Government work scheme described as 'worse than useless' in helping people back into work!

The government denies that its 'Mandatory Work Activity' (MWA) programme, amounts to forced labour even though it's mandatory and does force the unemployed to undertake 30 hours of unpaid work each week for up to four weeks at a time, if they want to retain their Jobseeker's Allowance (JSA).

Although research carried out by the government, indicates that the MWA  fails to help the unemployed to get back into work after completing the scheme and seems to do little to get the long-term unemployed back into work, it is nevertheless being hailed by government officials as a huge success in getting people to sign off the dole.

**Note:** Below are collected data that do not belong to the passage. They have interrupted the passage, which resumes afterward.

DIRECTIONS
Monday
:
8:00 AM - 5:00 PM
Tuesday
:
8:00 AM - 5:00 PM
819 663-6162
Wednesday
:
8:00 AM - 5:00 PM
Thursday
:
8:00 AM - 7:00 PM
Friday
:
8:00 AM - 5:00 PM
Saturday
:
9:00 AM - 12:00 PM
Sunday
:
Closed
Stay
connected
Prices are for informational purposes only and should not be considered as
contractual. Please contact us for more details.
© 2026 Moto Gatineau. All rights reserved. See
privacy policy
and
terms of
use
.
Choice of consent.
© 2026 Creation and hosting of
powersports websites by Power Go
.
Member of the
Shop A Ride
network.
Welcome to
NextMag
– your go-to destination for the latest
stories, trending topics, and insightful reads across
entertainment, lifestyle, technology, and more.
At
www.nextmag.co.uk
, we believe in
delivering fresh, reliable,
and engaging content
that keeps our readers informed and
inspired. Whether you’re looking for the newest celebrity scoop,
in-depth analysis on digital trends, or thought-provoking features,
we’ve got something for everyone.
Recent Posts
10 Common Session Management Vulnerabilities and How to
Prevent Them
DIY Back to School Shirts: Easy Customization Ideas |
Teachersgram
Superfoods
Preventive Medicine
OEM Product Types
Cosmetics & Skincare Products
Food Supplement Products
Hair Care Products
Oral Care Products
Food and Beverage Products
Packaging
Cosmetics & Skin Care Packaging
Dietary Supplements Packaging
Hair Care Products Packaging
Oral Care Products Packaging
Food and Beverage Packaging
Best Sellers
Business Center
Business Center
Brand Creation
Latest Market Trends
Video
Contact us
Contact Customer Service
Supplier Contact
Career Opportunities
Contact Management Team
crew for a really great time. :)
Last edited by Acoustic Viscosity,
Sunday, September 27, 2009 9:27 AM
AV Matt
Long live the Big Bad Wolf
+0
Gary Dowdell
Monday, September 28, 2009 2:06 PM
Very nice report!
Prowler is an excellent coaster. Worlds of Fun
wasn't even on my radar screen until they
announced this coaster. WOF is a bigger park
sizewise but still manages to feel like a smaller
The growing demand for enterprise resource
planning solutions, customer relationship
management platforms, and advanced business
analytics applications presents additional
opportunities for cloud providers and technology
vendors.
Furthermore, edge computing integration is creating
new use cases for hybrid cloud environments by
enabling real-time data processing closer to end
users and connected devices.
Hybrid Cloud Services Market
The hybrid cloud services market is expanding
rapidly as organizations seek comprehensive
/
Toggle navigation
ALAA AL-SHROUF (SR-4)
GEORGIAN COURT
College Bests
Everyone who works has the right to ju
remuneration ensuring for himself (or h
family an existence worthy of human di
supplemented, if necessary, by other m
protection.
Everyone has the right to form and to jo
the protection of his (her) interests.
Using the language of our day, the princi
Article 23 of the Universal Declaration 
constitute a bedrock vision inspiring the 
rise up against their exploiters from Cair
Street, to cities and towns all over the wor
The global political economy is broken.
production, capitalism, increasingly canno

Figures recently released by the Department of Work and Pensions (DWP), show that two-thirds of benefit claimants referred to the MWA programme fail to turn up for their placement because they either take a job or stop claiming state benefits. The report says that since the scheme started last May (2011), more than 90,000 claimants have been referred to MWA by Jobcentre staff. Of the 33,000 who began work placements, the remaining 57,000 found some work while others ceased claiming benefits. Anyone who is referred to the scheme and does not complete an unpaid work placement, is liable to have their benefits stopped. The DWP have confirmed that 6,000 people were stripped of their benefits for refusing to participate in the scheme.

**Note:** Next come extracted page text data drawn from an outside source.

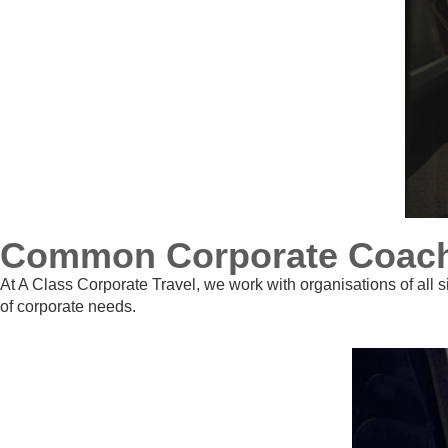
Common Corporate Coach H
At A Class Corporate Travel, we work with organisations of all s
of corporate needs.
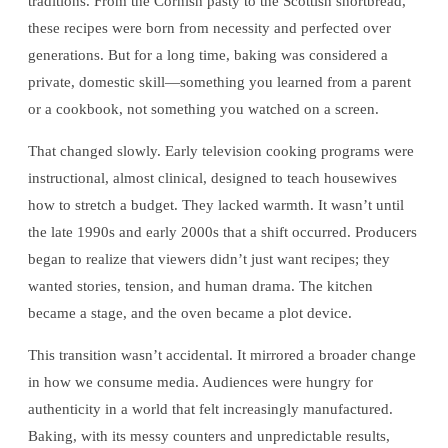
traditions. From the Cornish pasty to the Scottish shortbread,
these recipes were born from necessity and perfected over
generations. But for a long time, baking was considered a
private, domestic skill—something you learned from a parent
or a cookbook, not something you watched on a screen.
That changed slowly. Early television cooking programs were
instructional, almost clinical, designed to teach housewives
how to stretch a budget. They lacked warmth. It wasn’t until
the late 1990s and early 2000s that a shift occurred. Producers
began to realize that viewers didn’t just want recipes; they
wanted stories, tension, and human drama. The kitchen
became a stage, and the oven became a plot device.
This transition wasn’t accidental. It mirrored a broader change
in how we consume media. Audiences were hungry for
authenticity in a world that felt increasingly manufactured.
Baking, with its messy counters and unpredictable results,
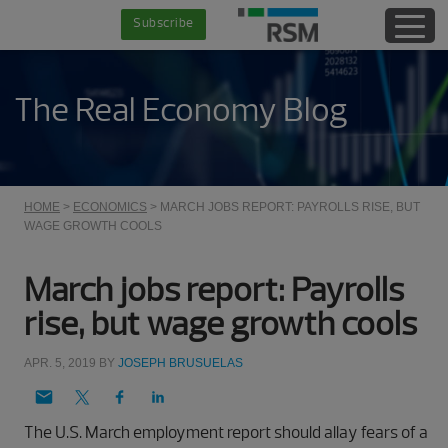
Skip
Skip
Skip
Skip
Subscribe
to
to
to
to
main
secondary
primary
footer
content
menu
sidebar
The Real Economy Blog
HOME
>
ECONOMICS
> MARCH JOBS REPORT: PAYROLLS RISE, BUT
WAGE GROWTH COOLS
March jobs report: Payrolls
rise, but wage growth cools
APR. 5, 2019
BY
JOSEPH BRUSUELAS
The U.S. March employment report should allay fears of a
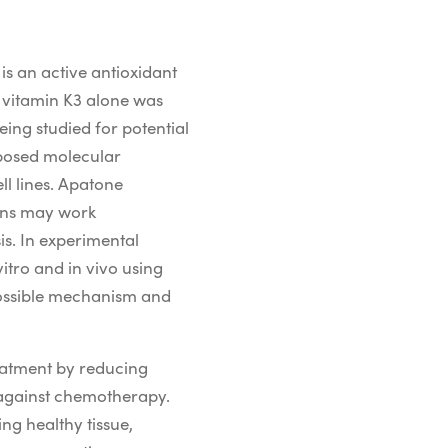
is an active antioxidant
e vitamin K3 alone was
eing studied for potential
oposed
molecular
l lines
.
Apatone
mins may work
is.
In
experimental
vitro and in
vivo
using
ossible
mechanism
and
reatment by reducing
 against chemotherapy.
ng healthy tissue,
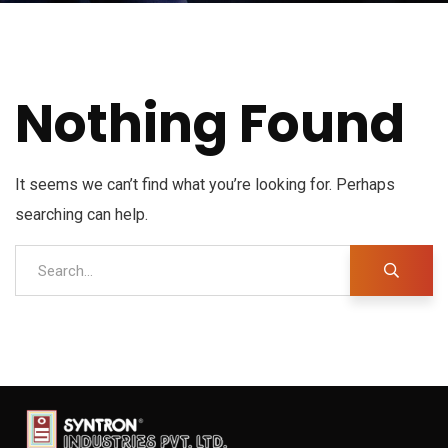
Nothing Found
It seems we can’t find what you’re looking for. Perhaps
searching can help.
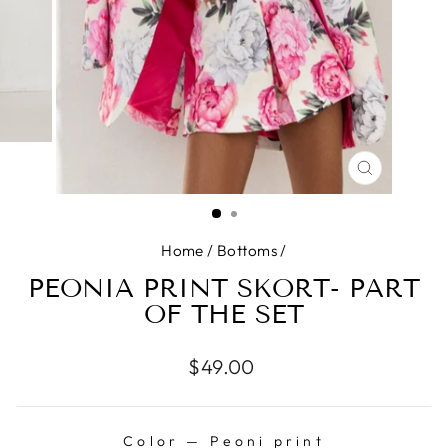
CLOSE
(ESC)
Home
/
Bottoms
/
PEONIA PRINT SKORT- PART
OF THE SET
Regular
$49.00
price
Color
—
Peoni print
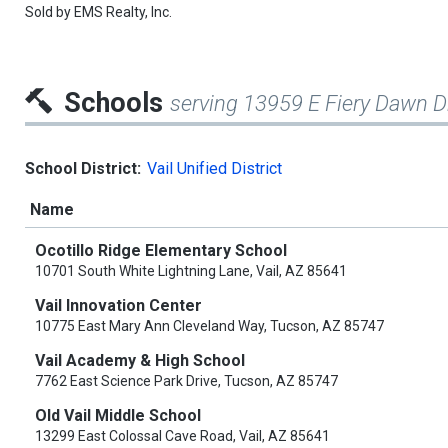
Sold by
EMS Realty, Inc.
Schools
serving 13959 E Fiery Dawn D
School District:
Vail Unified District
Name
Ocotillo Ridge Elementary School
10701 South White Lightning Lane, Vail, AZ 85641
Vail Innovation Center
10775 East Mary Ann Cleveland Way, Tucson, AZ 85747
Vail Academy & High School
7762 East Science Park Drive, Tucson, AZ 85747
Old Vail Middle School
13299 East Colossal Cave Road, Vail, AZ 85641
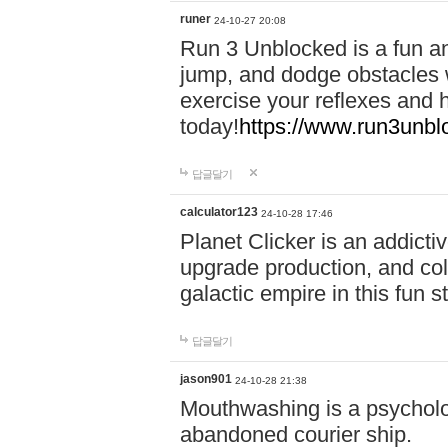
runer
24-10-27 20:08
Run 3 Unblocked is a fun an
jump, and dodge obstacles wh
exercise your reflexes and 
today!
https://www.run3unbl
답글달기
calculator123
24-10-28 17:46
Planet Clicker is an addicti
upgrade production, and col
galactic empire in this fun s
답글달기
jason901
24-10-28 21:38
Mouthwashing is a psycholo
abandoned courier ship.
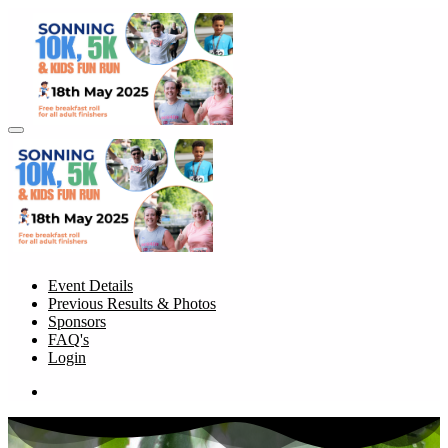
Event Details
Previous Results & Photos
Sponsors
FAQ's
Login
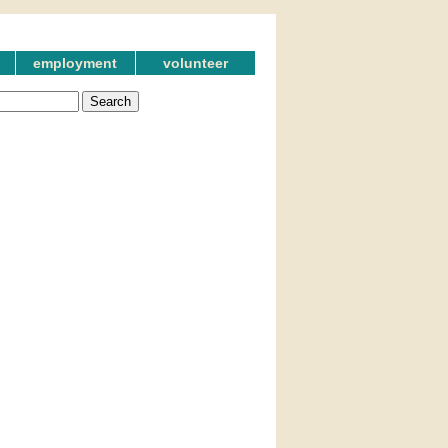
employment
volunteer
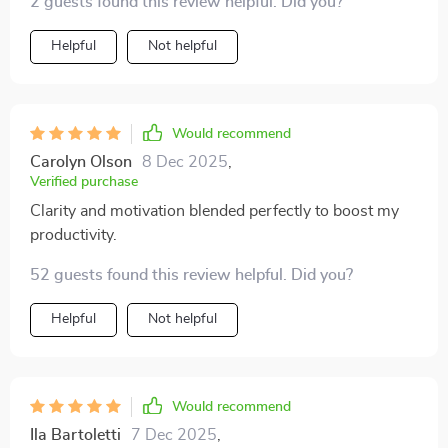
2 guests found this review helpful. Did you?
stress, and pursue your goals with confidence.
priceless. 😊
Whether you’re aiming to keep everything running
Helpful
Not helpful
smoothly day-to-day or chasing bigger ambitions, this
guide has insights that belong in everyone’s
productivity toolkit. ✅
Would recommend
Carolyn Olson
8 Dec 2025
,
Verified purchase
Clarity and motivation blended perfectly to boost my
productivity.
52 guests found this review helpful. Did you?
Helpful
Not helpful
Would recommend
Ila Bartoletti
7 Dec 2025
,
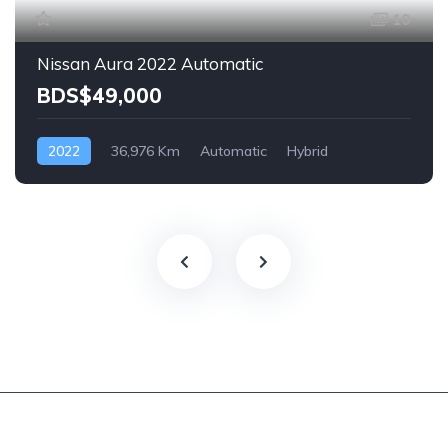
10
Nissan Aura 2022 Automatic
BDS$49,000
2022
36,976 Km
Automatic
Hybrid
Front Wheel Drive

Although critics say the scheme is forced labour, government officials say that it helps the unemployed to "develop personal discipline and other habits required for employment." Under the rules, any unemployed person judged by jobcentre staff to lack personal skills required to find and keep a job, must do unpaid work placements in return for their benefits.

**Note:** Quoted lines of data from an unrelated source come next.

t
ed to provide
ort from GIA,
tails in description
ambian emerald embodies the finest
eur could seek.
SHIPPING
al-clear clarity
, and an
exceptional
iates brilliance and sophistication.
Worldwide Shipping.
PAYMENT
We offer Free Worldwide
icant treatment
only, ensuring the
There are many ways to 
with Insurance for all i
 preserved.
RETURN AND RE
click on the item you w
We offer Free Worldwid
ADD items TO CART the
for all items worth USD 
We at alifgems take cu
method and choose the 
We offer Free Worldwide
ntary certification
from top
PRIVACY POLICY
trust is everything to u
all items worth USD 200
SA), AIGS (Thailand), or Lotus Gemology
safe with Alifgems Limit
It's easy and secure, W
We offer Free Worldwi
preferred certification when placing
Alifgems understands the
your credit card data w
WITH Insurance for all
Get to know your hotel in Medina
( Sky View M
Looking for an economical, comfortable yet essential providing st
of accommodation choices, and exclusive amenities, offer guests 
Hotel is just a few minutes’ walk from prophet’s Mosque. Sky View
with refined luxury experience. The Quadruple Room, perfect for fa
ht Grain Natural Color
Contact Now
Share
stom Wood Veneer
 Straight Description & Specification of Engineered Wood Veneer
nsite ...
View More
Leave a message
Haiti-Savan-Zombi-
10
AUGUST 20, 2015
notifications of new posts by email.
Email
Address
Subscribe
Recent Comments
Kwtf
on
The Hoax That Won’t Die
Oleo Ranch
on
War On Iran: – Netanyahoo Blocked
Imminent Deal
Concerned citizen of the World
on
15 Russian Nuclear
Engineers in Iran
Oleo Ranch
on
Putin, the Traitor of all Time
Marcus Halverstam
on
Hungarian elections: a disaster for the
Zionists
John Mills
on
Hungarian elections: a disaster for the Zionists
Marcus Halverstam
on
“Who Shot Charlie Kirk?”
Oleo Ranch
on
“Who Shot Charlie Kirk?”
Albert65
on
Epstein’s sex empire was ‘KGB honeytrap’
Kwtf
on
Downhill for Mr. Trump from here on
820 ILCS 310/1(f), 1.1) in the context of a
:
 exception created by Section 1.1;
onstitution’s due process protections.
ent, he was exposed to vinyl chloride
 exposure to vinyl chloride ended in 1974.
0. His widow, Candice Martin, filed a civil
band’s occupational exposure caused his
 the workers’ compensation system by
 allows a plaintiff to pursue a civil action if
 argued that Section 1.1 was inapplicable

Despite the government's own research findings into the efficacy of MWA, Mark Hoban, the Employment Minister who published the figures for MWA, said that the figures confirmed that the MWA scheme was "helping to push people off benefits and into work." He added:

"Some people will go to great lengths to avoid having to get a job, but sitting at home on benefits doing nothing is not an option for those who are fit and capable of work..."

While MWA might be having some effect in driving people off the dole - who don't like undertaking unpaid forced labour - it is less clear whether these people are going into paid employment. At a time when Britain is in a double-dip recession and there is little economic growth and nationally, there are 34 people applying for each vacancy it takes more than a pristine CV to get a job. In some regions, there are many more people chasing each vacancy. In October, when Jaguar Land Rover advertised 1,100 jobs at its plant in Birmingham, over 20,000 people applied.

The latest figures released by the DWP into the government's 'Work Programme', the 'worse than useless' job scheme which has helped just 1 in 25 back into work since starting in June last year, show how mainly private contractors, are failing to hit their target of getting 5.5% back into work. Although the government says that they would expect at least 5% of people to get back into work without any sort of government help, none of the 18 Work Programme contractors managed to hit their target of getting 5.5% of the 878,000 people referred to the scheme into a job lasting 6 months during the 14 months that the Work Programme was in operation. The Work Programme did in fact get less than 3.5% of people into work which was  mainly short-term, part-time roles, at a cost according to the BBC 2 Newsnight programme, of £14,000 per job and not £2,100, as suggested by the government. Since the programme commenced in June last year, the government have spent in the region of £412 million on a scheme which has helped fewer people into work than would have got back into work, without any government intervention.

The government say that it is too early (14 months), to judge the Work Progamme on job outcome and 'sustainment payment alone' because the programme helps people into work for 2 years or more. But there is evidence that the official figures put out by the DWP are misleading and far worse than suggested. Had the evaluation been done in the regular way from June 2011 to May 2012, instead of June 2011 and July 2012, the figure would have dropped even lower to 2.5%.

Need less to say, it's not only by the use of statistics that government's seek to mislead the public. Disinformation and the 'scrounger' agenda have been used by the government to make the public more amenable to £18bn of cuts in welfare benefits which has been taken up and reported by some journalists, to create a stigma attached to claiming state benefits. The Chancellor George Osborne does not refer to the unemployed but the 'idlers' who are "sleeping off a life on benefits" and there is no mention of the millions of people who are desperately looking for a full-time job. On previous occasions, Osborne has claimed that some families are taking £100,000 a year in housing benefit when in fact this only applied to five families in Britain. His announcement that no one would get more state benefits than the £26,000 median wage, represented less than 1% of people on benefits who were living in high cost temporary accommodation in London. Yet this kind of strategy, which tries to portray people on benefits as living the high life at the taxpayers expense, as successfully hidden the plunge in living standards for million of others through housing benefit cuts. Today, only one-in-eight people claiming  housing benefit are not in work.